Yazınız tamamen islamiyet bakış açısı ile yazılmış.
Tamamen demek hata olur. İslamda hap kullanmak yasak değil ki. Bağımlı olmak yasak. Yani fitri değil.
Ben sadece belli endişeler öne sürerek o doğrultuda kendi bakış açımı yazdım.
Ve dediğinizin aksine bir kere hap kullanıldıktan sonra hap kullanmayı kesseniz bile o hastalığa geri dönmezsiniz.
Tabi ki. Hap, bağışıklığı sadece tetikler. Asıl işi ise hala kurtarılabilir olan bağışıklık sistemi yapar.
Bağışıklık sistemi ise canlı ve diri kalmak zorundadır ve mücadele etmeye ve hastalana hastalana yolda öğrenmeye muhtaçtır. Bağışıklık sistemi kendi kendini geliştiren bir yapay zekadır. Tabiatı böyledir. Uyuşturucu sevmez.
Eskiler hastalanınca ne derler ?
Şifayı kaptım derler değil mi ? Eskiden Hastane de yoktu. Şifahane vardı. İsim bile psisik olarak hasta eder. Bunu işledik.
Anti depresanlar bağımlılık yaratmaz bu sadece yanlış bir önyargıdır.
İsmi bile kötü bir çağrışım yapmıyor mu ?
Anti depresan. Depresyon neden zikretmek zorunda olunsun ki.
Bütün bunları geçtim ahiret inancı olmayan milyonlarca insana rahatsız muamelesi yapıyorsunuz
"Ahiret inancı" derken marka takılmış olmak için dedim ama ))) Ben iddia ediyorum ki sizin günlük hayatta görebileceğiniz herhangi bir klasik müslüman örneği de değilim
Farumdakilerin anlayacağı şekilde tercüme edeyim, TAÇ çakrası açık olan ve artık latif sinyalleri işleyebilen 4. boyuta geçmeye hazır kişiler de diyebiliriz. Bu olmadan da yaşayamaz mı insan ? E yaşar, ilk hayata başladığında açılan kök çakrası ile bir hayat kavgasında bulur kendini o yani.

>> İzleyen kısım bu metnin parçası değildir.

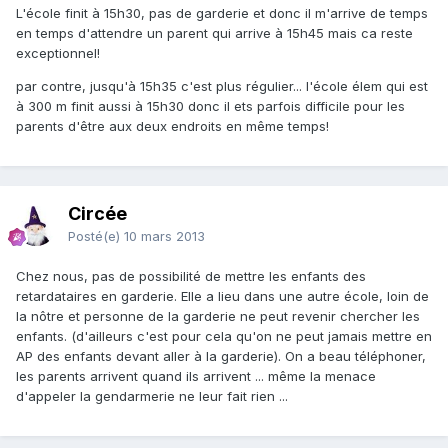
L'école finit à 15h30, pas de garderie et donc il m'arrive de temps
en temps d'attendre un parent qui arrive à 15h45 mais ca reste
exceptionnel!
par contre, jusqu'à 15h35 c'est plus régulier... l'école élem qui est
à 300 m finit aussi à 15h30 donc il ets parfois difficile pour les
parents d'être aux deux endroits en même temps!
Circée
Posté(e)
10 mars 2013
Chez nous, pas de possibilité de mettre les enfants des
retardataires en garderie. Elle a lieu dans une autre école, loin de
la nôtre et personne de la garderie ne peut revenir chercher les
enfants. (d'ailleurs c'est pour cela qu'on ne peut jamais mettre en
AP des enfants devant aller à la garderie). On a beau téléphoner,
les parents arrivent quand ils arrivent ... même la menace
d'appeler la gendarmerie ne leur fait rien ...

Vicdan azabı çeken kişiler bu azap ile yaşamada diretirlerse genelde kanser olurlar. Bunu ileride anlayacağız. Her hastalığın ruhsal ve psikolojik bir uyarı verdiğini çok geç anlayacağız.
Yüzlerce binlerce ateist var şu dünyada müslümanlara taş çıkaracak sağlıkla yaşayan.
Tabi ki. İşte buna aynen katılıyorum. Müslümanlarla ilişki kurmak olmadı ama. Ben Kuranla ilişki kurmuştum.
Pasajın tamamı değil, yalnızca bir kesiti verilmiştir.